**Task directions**. Search the data for the string "podrás" and copy each line where it turns up.
-------- Input data --------
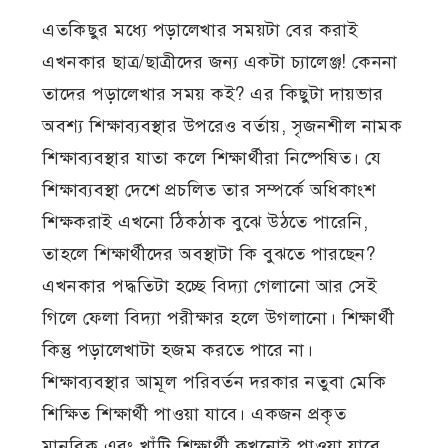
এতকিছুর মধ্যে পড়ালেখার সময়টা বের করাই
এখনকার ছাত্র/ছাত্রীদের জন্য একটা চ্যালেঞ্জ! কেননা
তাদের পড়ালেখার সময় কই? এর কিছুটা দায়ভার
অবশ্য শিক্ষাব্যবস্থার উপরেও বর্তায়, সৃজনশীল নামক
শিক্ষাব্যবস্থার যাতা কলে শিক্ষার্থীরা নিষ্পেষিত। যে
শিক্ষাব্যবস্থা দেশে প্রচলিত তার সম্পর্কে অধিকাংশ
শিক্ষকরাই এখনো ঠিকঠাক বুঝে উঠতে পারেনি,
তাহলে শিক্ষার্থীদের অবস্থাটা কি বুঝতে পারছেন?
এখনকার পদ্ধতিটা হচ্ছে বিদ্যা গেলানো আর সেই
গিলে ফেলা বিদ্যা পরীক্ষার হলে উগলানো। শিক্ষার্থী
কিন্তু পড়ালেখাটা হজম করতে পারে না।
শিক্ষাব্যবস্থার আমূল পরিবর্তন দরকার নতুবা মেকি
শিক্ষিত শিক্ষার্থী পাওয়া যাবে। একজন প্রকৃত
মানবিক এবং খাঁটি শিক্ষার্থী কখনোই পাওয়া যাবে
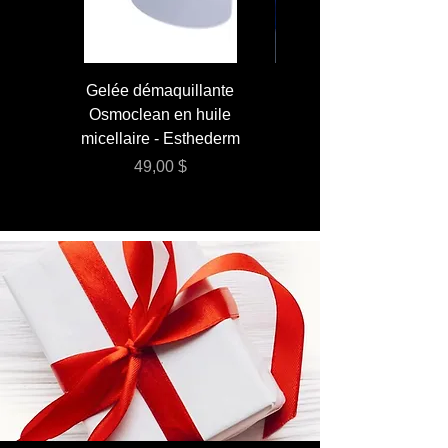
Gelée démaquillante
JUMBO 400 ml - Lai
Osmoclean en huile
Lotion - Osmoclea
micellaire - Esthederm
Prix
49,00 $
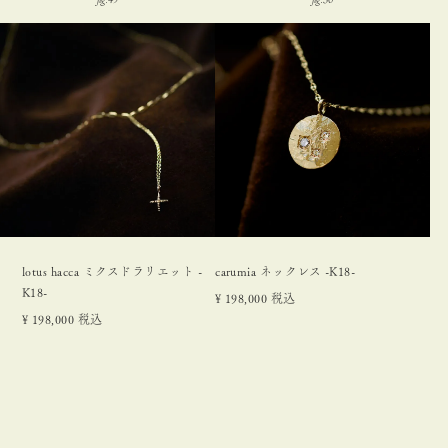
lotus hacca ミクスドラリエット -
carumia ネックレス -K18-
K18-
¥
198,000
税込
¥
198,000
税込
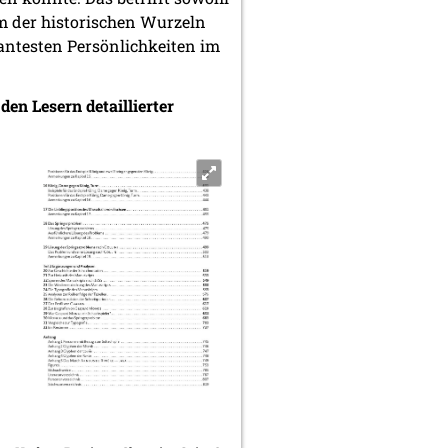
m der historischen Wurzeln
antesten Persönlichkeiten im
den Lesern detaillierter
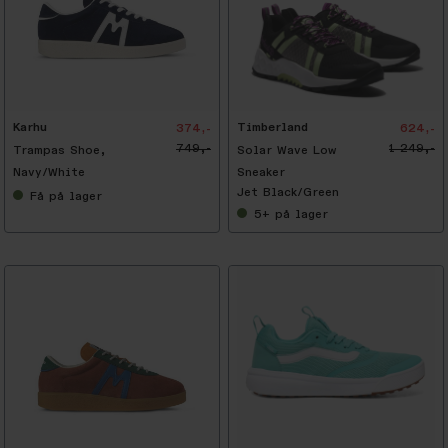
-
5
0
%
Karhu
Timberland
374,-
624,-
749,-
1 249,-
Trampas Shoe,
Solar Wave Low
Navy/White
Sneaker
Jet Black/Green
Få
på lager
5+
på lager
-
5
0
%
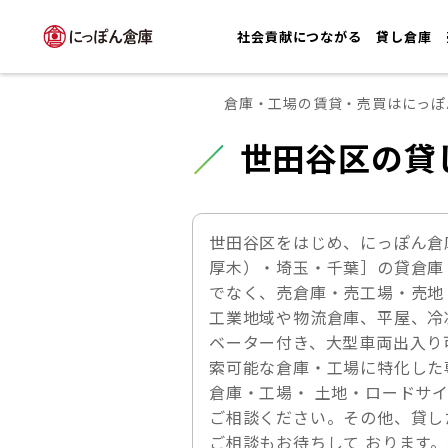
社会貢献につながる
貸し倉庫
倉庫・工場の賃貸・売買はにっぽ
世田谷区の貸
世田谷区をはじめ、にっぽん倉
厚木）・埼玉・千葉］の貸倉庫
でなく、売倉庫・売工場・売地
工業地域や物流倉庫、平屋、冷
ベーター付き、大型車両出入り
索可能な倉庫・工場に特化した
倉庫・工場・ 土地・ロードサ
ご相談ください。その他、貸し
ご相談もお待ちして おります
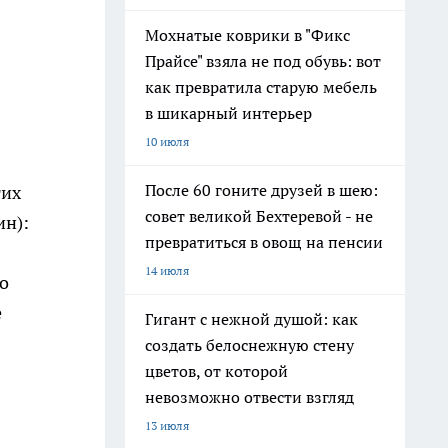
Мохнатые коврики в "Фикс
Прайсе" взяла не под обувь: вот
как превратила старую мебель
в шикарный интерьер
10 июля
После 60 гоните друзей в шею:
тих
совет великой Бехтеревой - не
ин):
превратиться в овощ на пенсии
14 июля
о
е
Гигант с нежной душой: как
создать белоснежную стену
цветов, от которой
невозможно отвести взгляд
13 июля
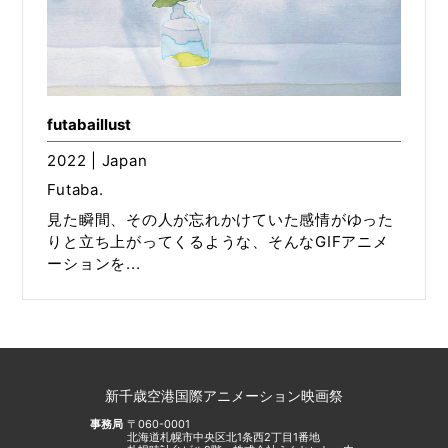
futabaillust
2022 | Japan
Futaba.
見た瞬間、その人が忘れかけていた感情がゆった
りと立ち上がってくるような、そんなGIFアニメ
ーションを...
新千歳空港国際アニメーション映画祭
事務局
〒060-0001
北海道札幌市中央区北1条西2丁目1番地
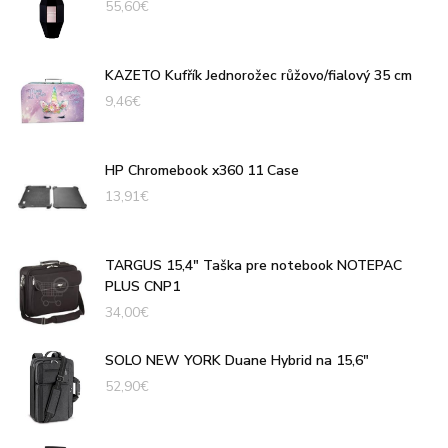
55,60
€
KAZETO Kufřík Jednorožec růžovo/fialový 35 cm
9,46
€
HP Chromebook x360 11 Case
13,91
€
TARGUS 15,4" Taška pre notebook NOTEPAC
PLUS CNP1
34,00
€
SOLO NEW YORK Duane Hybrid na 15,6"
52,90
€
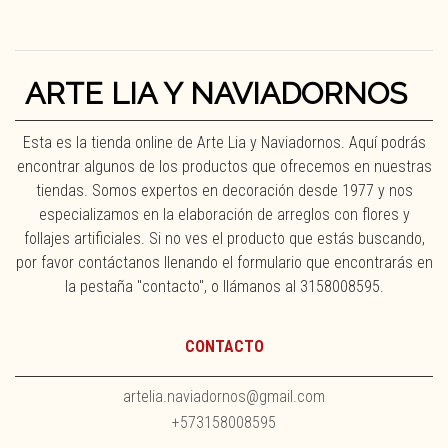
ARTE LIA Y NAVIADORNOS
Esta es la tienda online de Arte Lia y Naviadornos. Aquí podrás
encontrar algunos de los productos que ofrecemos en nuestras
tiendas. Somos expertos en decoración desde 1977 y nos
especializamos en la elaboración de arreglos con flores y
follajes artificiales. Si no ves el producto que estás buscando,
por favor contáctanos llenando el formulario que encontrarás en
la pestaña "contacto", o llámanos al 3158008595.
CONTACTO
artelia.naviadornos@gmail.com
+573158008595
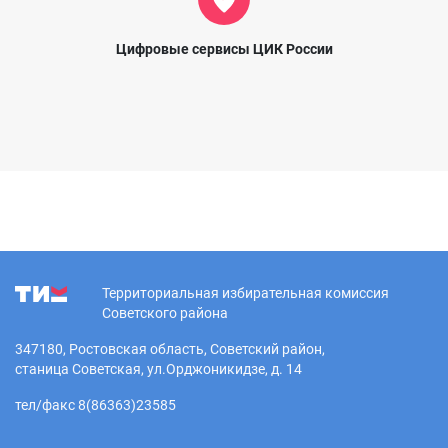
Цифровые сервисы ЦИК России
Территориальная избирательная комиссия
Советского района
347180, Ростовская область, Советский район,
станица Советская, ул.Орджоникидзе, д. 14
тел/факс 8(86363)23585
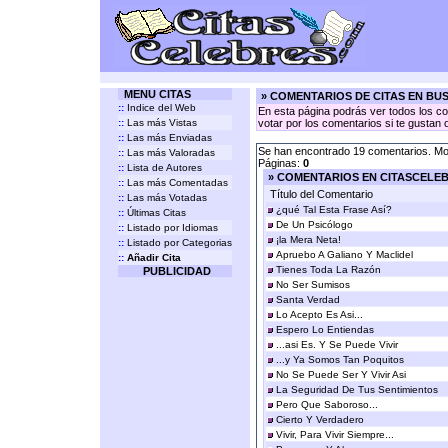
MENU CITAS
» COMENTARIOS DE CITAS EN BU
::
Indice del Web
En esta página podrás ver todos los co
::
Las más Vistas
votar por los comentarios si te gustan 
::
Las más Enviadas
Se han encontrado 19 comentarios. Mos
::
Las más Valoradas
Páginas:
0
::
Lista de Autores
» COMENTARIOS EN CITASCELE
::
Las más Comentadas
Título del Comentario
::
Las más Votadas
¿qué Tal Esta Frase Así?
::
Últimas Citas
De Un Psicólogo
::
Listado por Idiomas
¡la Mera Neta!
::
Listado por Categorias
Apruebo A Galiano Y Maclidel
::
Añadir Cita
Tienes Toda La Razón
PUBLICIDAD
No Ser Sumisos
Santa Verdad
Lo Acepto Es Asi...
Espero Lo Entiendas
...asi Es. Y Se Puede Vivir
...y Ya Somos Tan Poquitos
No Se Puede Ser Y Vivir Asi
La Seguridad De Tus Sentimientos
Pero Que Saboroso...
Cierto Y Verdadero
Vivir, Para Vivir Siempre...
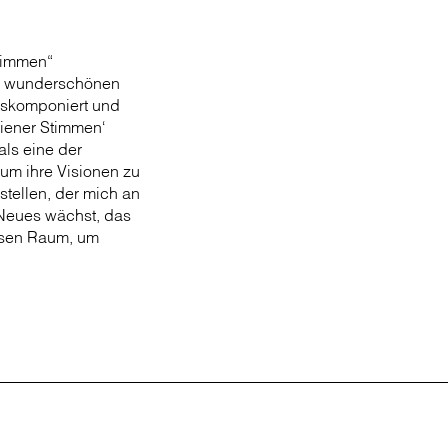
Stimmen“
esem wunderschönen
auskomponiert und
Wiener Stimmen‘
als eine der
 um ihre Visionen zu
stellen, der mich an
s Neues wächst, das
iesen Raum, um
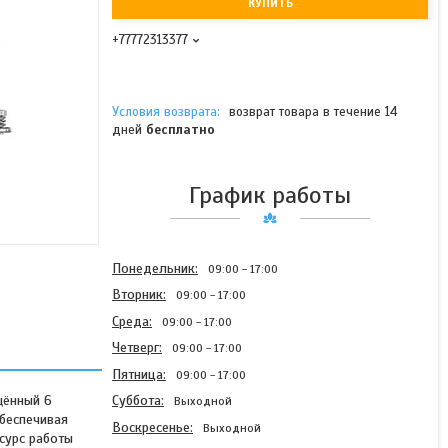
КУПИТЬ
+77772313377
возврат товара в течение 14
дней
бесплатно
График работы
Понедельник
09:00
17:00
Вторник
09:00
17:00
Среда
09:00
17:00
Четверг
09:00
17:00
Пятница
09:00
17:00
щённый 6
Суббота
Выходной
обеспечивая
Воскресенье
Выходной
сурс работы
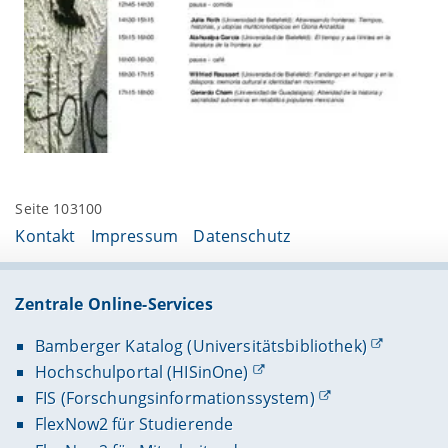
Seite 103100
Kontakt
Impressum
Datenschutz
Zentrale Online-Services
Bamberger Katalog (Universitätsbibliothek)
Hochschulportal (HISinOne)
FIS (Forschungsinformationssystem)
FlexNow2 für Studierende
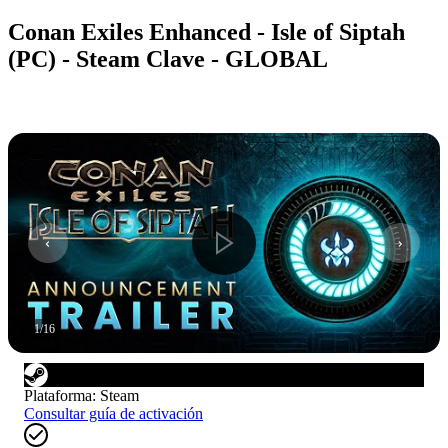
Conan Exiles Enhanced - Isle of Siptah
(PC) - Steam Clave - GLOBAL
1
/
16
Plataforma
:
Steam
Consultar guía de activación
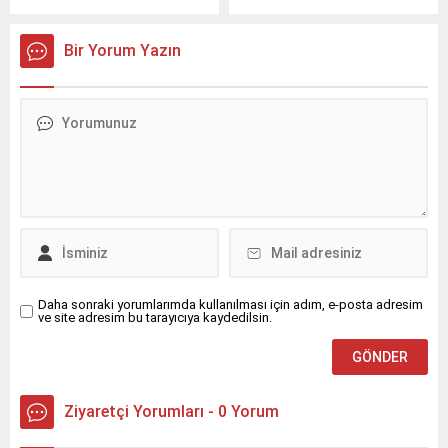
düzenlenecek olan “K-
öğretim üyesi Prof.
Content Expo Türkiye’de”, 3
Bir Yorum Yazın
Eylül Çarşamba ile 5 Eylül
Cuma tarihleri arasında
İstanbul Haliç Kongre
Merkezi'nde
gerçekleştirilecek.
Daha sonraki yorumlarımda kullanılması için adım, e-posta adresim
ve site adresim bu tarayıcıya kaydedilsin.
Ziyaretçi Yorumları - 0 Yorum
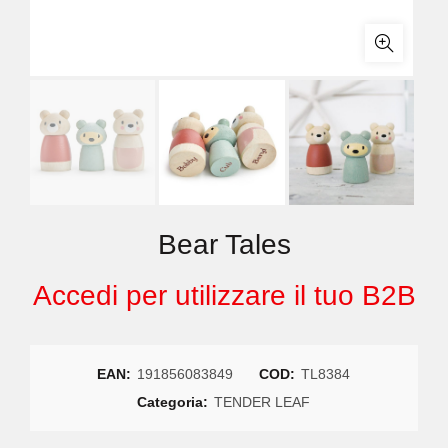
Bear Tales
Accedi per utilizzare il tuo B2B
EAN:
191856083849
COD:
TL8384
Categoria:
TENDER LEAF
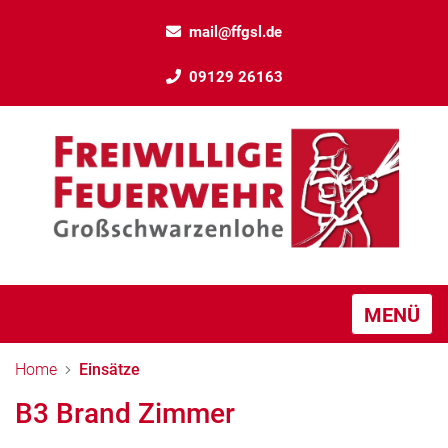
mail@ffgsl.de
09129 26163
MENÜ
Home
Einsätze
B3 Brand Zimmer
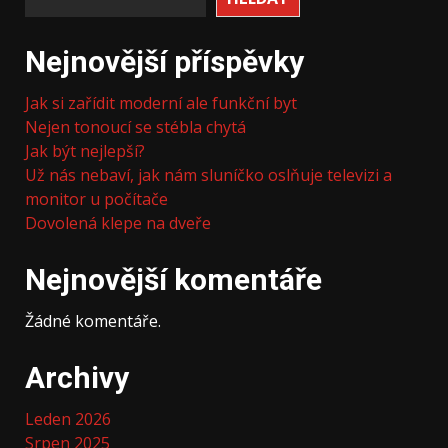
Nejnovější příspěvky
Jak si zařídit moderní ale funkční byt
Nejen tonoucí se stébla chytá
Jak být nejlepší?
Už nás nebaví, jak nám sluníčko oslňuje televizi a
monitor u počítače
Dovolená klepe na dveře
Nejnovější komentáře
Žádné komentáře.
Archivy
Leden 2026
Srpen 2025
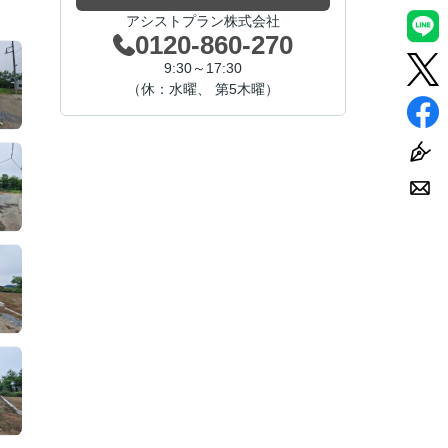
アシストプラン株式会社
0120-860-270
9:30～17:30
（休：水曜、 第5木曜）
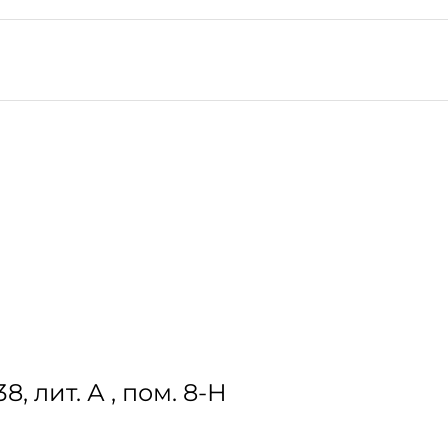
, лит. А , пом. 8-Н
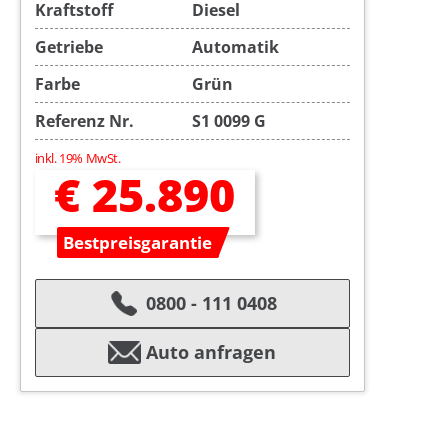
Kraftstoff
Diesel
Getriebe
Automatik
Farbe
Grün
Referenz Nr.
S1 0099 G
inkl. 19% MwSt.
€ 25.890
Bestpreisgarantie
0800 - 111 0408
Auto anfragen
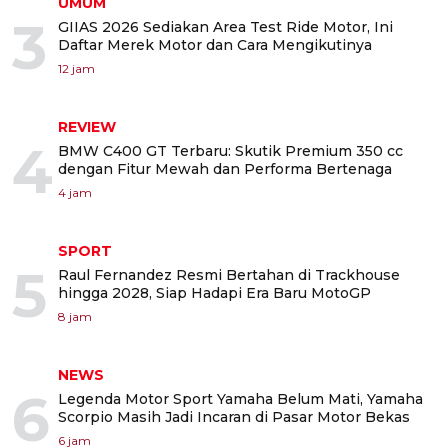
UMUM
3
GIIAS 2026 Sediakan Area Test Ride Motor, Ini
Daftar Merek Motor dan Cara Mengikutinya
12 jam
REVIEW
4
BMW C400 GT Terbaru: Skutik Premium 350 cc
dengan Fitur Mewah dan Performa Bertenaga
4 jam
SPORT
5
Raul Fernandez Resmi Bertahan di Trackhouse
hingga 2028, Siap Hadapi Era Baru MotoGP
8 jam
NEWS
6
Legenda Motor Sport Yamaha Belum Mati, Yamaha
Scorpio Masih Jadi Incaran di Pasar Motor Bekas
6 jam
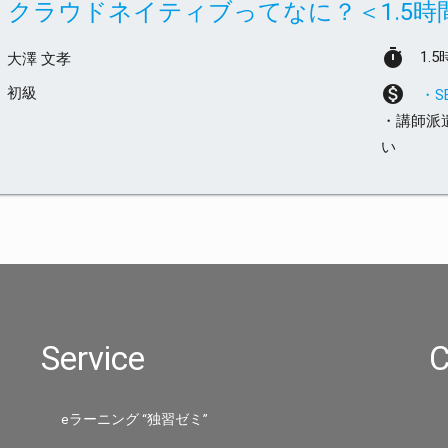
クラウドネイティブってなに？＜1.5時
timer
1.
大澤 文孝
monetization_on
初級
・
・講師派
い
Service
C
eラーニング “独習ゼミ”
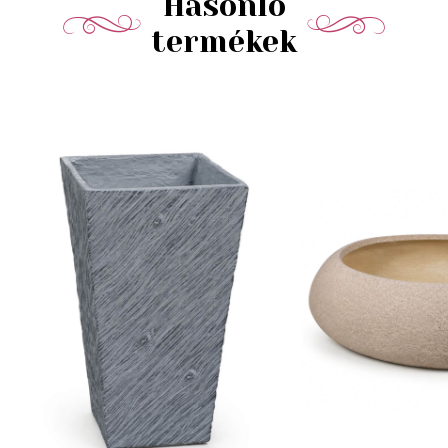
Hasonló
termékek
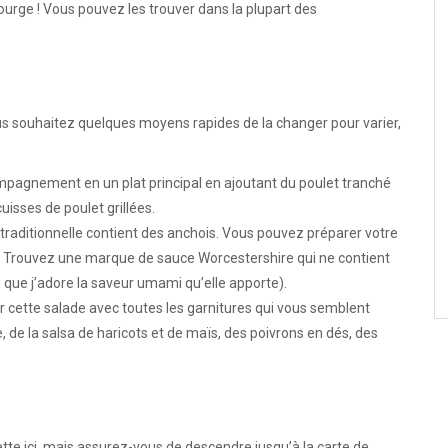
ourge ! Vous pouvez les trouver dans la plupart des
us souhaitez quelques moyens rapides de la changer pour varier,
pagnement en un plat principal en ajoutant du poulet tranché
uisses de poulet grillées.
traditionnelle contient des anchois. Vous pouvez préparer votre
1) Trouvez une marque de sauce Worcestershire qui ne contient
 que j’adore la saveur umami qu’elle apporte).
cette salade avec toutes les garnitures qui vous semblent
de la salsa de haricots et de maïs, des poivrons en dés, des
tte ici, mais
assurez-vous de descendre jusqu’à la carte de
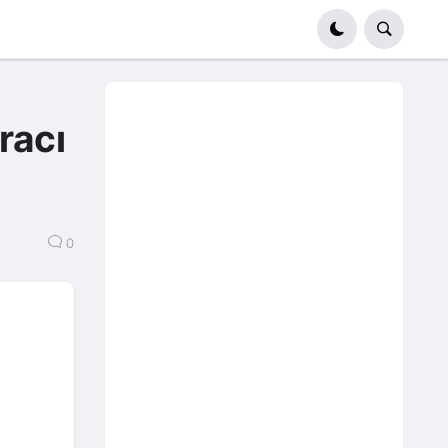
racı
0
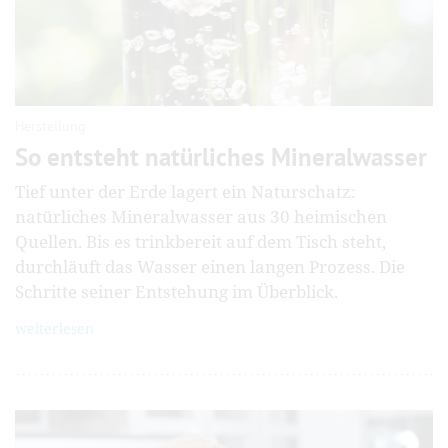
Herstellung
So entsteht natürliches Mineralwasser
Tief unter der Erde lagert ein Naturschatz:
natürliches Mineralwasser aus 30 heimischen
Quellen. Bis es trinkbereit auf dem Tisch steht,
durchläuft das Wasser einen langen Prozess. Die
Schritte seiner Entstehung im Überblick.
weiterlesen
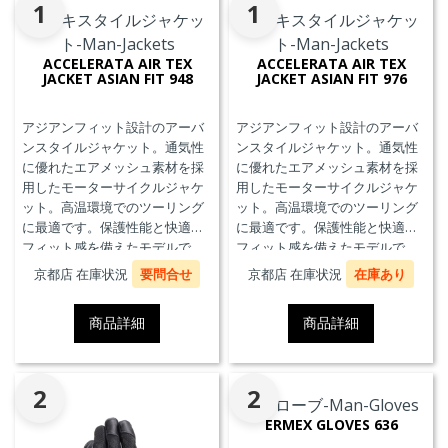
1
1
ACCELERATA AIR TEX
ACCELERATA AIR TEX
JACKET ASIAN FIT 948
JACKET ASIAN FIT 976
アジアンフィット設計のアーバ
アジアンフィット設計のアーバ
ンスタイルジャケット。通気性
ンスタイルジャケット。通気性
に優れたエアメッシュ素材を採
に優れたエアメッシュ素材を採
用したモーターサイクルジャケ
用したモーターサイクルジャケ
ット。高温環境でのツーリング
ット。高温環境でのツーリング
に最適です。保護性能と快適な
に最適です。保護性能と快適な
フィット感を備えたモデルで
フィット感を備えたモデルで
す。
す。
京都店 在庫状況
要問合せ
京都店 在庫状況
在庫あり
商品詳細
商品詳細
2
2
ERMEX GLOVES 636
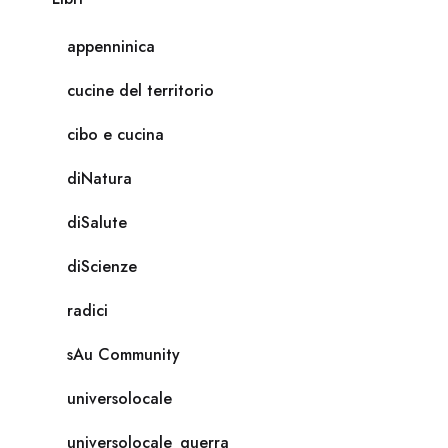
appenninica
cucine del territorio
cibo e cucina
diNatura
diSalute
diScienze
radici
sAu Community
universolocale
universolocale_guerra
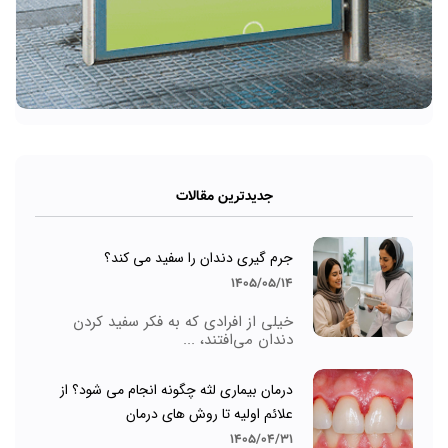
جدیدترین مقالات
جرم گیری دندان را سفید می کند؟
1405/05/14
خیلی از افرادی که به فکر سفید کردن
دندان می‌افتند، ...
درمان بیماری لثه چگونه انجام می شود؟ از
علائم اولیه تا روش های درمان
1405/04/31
--------
**Exercise result**.
Esta es la tienda online de Arte Lia y Naviadornos. Aquí podrás
En esta página podrás ver todos los co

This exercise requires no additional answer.